»»

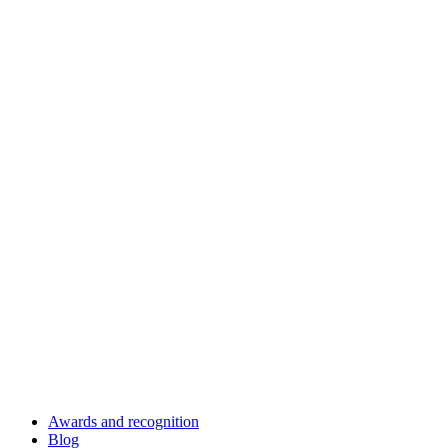
Awards and recognition
Blog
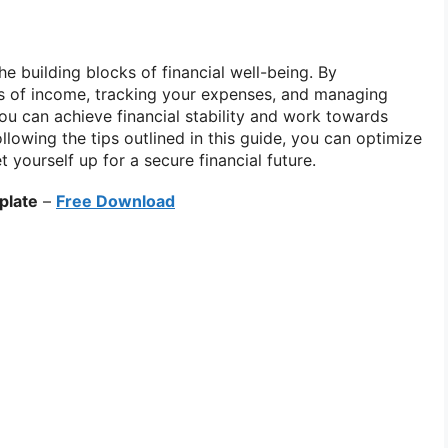
he building blocks of financial well-being. By
s of income, tracking your expenses, and managing
you can achieve financial stability and work towards
llowing the tips outlined in this guide, you can optimize
t yourself up for a secure financial future.
plate
–
Free Download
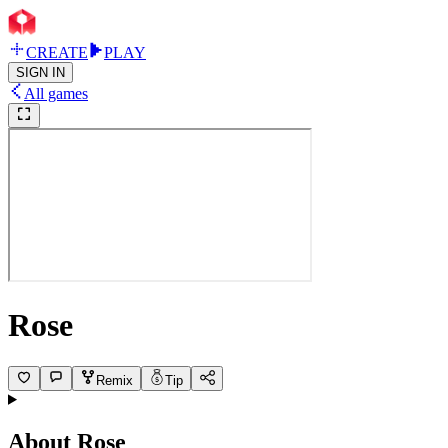
CREATE
PLAY
SIGN IN
All games
Rose
Remix
Tip
About
Rose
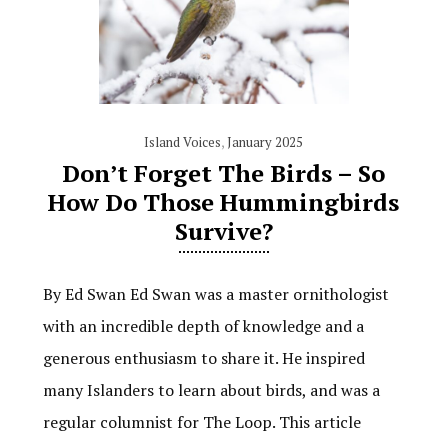
Island Voices
,
January 2025
Don’t Forget The Birds – So
How Do Those Hummingbirds
Survive?
By Ed Swan Ed Swan was a master ornithologist
with an incredible depth of knowledge and a
generous enthusiasm to share it. He inspired
many Islanders to learn about birds, and was a
regular columnist for The Loop. This article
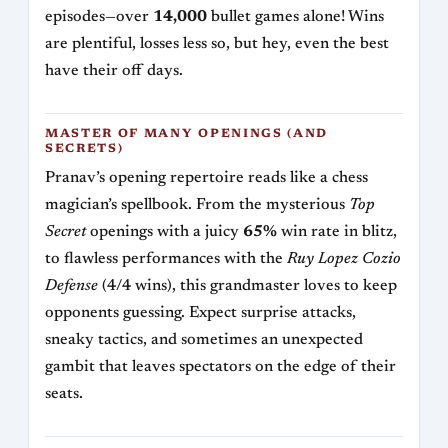
episodes—over
14,000
bullet games alone! Wins
are plentiful, losses less so, but hey, even the best
have their off days.
MASTER OF MANY OPENINGS (AND
SECRETS)
Pranav’s opening repertoire reads like a chess
magician’s spellbook. From the mysterious
Top
Secret
openings with a juicy
65%
win rate in blitz,
to flawless performances with the
Ruy Lopez Cozio
Defense
(4/4 wins), this grandmaster loves to keep
opponents guessing. Expect surprise attacks,
sneaky tactics, and sometimes an unexpected
gambit that leaves spectators on the edge of their
seats.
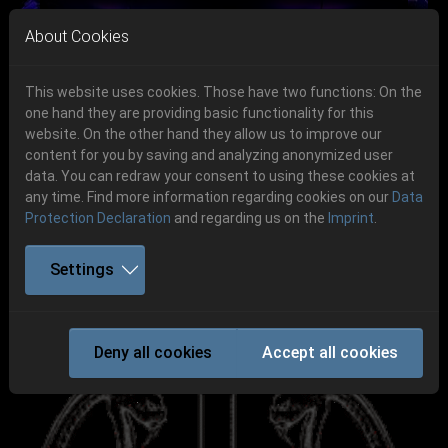
Skip to main navigation
Skip to main content
Skip to page footer
About Cookies
This website uses cookies. Those have two functions: On the
one hand they are providing basic functionality for this
Get your tickets!
website. On the other hand they allow us to improve our
content for you by saving and analyzing anonymized user
Previous
Next
Ticketshop www.cudgel.de
data. You can redraw your consent to using these cookies at
06.-08. August 2026
any time. Find more information regarding cookies on our
Data
Protection Declaration
and regarding us on the
Imprint
.
Schlotheim, Flugplatz Obermehler
Settings
DESTRÖYER 666
Deny all cookies
Accept all cookies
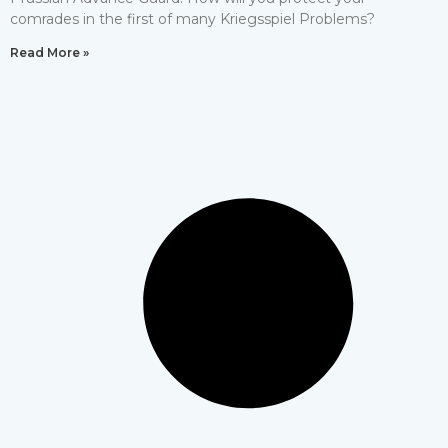
comrades in the first of many Kriegsspiel Problems?
Read More »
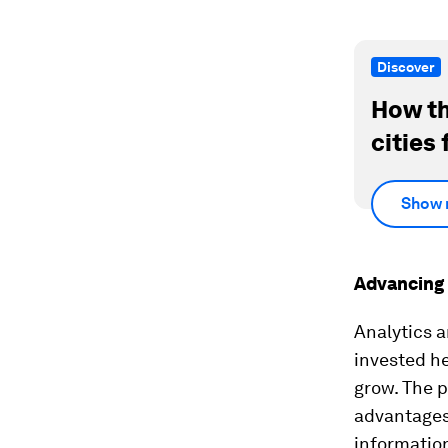
Discover
How th
cities 
Show 
Advancing 
Analytics a
invested he
grow. The p
advantages,
information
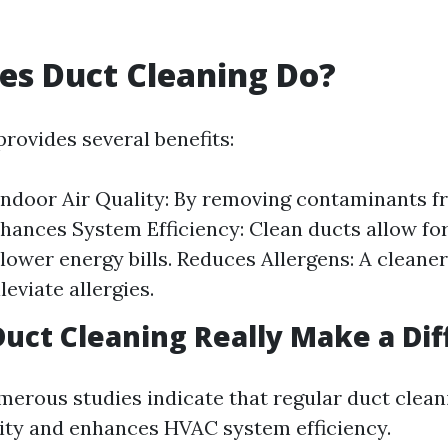
es Duct Cleaning Do?
rovides several benefits:
Indoor Air Quality: By removing contaminants 
hances System Efficiency: Clean ducts allow for 
lower energy bills. Reduces Allergens: A clean
leviate allergies.
Duct Cleaning Really Make a Di
merous studies indicate that regular duct clea
lity and enhances HVAC system efficiency.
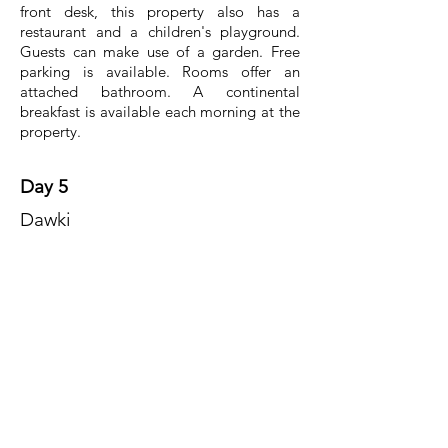
front desk, this property also has a
restaurant and a children's playground.
Guests can make use of a garden. Free
parking is available. Rooms offer an
attached bathroom. A continental
breakfast is available each morning at the
property.
Day 5
Dawki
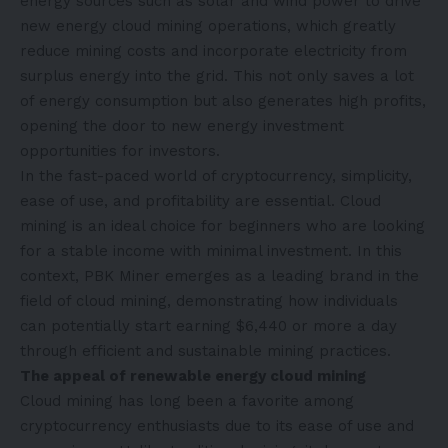
energy sources such as solar and wind power to drive
new energy cloud mining operations, which greatly
reduce mining costs and incorporate electricity from
surplus energy into the grid. This not only saves a lot
of energy consumption but also generates high profits,
opening the door to new energy investment
opportunities for investors.
In the fast-paced world of cryptocurrency, simplicity,
ease of use, and profitability are essential. Cloud
mining is an ideal choice for beginners who are looking
for a stable income with minimal investment. In this
context, PBK Miner emerges as a leading brand in the
field of cloud mining, demonstrating how individuals
can potentially start earning $6,440 or more a day
through efficient and sustainable mining practices.
The appeal of renewable energy cloud mining
Cloud mining has long been a favorite among
cryptocurrency enthusiasts due to its ease of use and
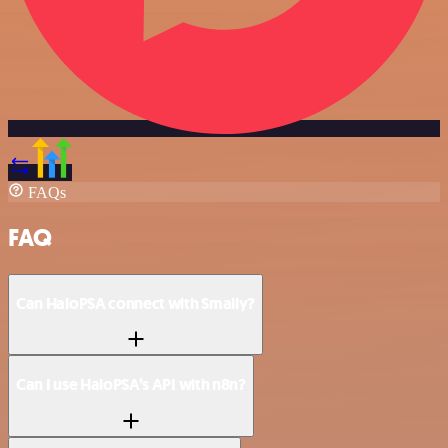
FAQs
FAQ
Can HaloPSA connect with Smaily?
Can I use HaloPSA’s API with n8n?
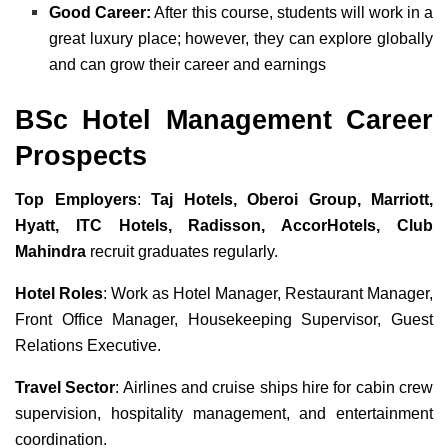
Good Career:
After this course, students will work in a
great luxury place; however, they can explore globally
and can grow their career and earnings
BSc Hotel Management Career
Prospects
Top Employers
:
Taj Hotels, Oberoi Group, Marriott,
Hyatt, ITC Hotels, Radisson, AccorHotels, Club
Mahindra
recruit graduates regularly.
Hotel Roles
: Work as Hotel Manager, Restaurant Manager,
Front Office Manager, Housekeeping Supervisor, Guest
Relations Executive.
Travel Sector
: Airlines and cruise ships hire for cabin crew
supervision, hospitality management, and entertainment
coordination.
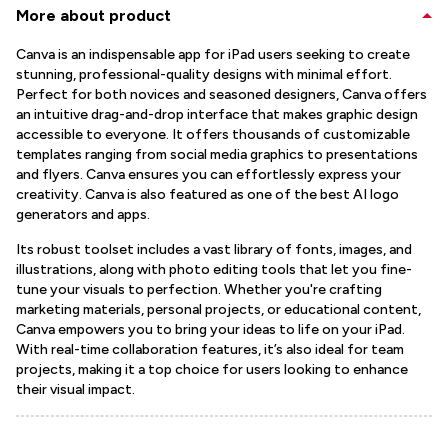
More about product
Canva is an indispensable app for iPad users seeking to create
stunning, professional-quality designs with minimal effort.
Perfect for both novices and seasoned designers, Canva offers
an intuitive drag-and-drop interface that makes graphic design
accessible to everyone. It offers thousands of customizable
templates ranging from social media graphics to presentations
and flyers. Canva ensures you can effortlessly express your
creativity. Canva is also featured as one of the best AI logo
generators and apps.
Its robust toolset includes a vast library of fonts, images, and
illustrations, along with photo editing tools that let you fine-
tune your visuals to perfection. Whether you're crafting
marketing materials, personal projects, or educational content,
Canva empowers you to bring your ideas to life on your iPad.
With real-time collaboration features, it’s also ideal for team
projects, making it a top choice for users looking to enhance
their visual impact.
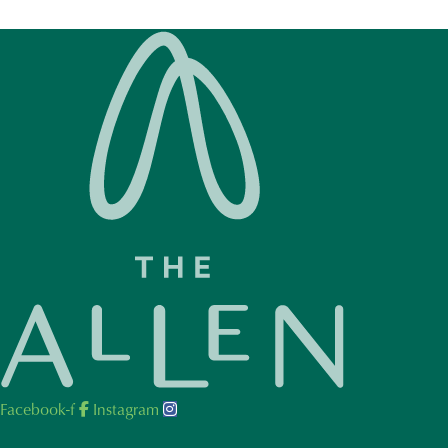
Facebook-f
Instagram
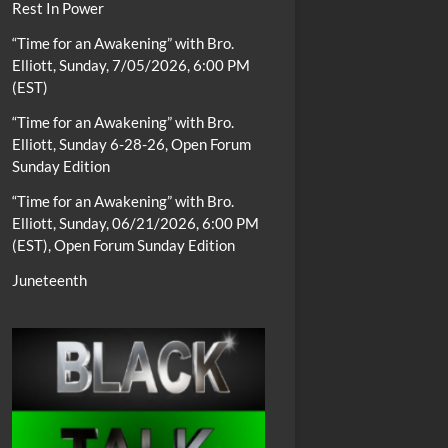
Rest In Power
“Time for an Awakening” with Bro.
Elliott, Sunday, 7/05/2026, 6:00 PM
(EST)
“Time for an Awakening” with Bro.
Elliott, Sunday 6-28-26, Open Forum
Sunday Edition
“Time for an Awakening” with Bro.
Elliott, Sunday, 06/21/2026, 6:00 PM
(EST), Open Forum Sunday Edition
Juneteenth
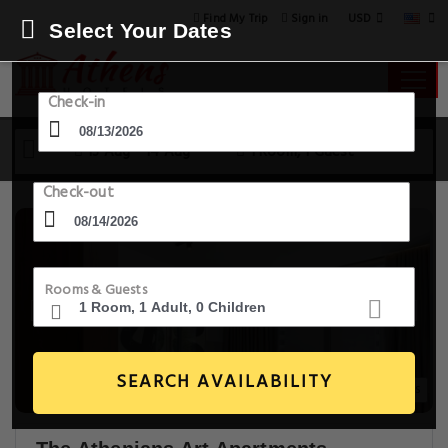
USD
Find My Trip
Sign in
Select Your Dates
Check-in
13 Aug - 14 Aug
1 Room, 1 Guest
Check-out
Rooms & Guests
SEARCH AVAILABILITY
14+ Images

««

> _What is expected_
Pull every line containing the word "users" out of the material and copy it.

> _Finished task_
Canva is an indispensable app for iPad users seeking to create
projects, making it a top choice for users looking to enhance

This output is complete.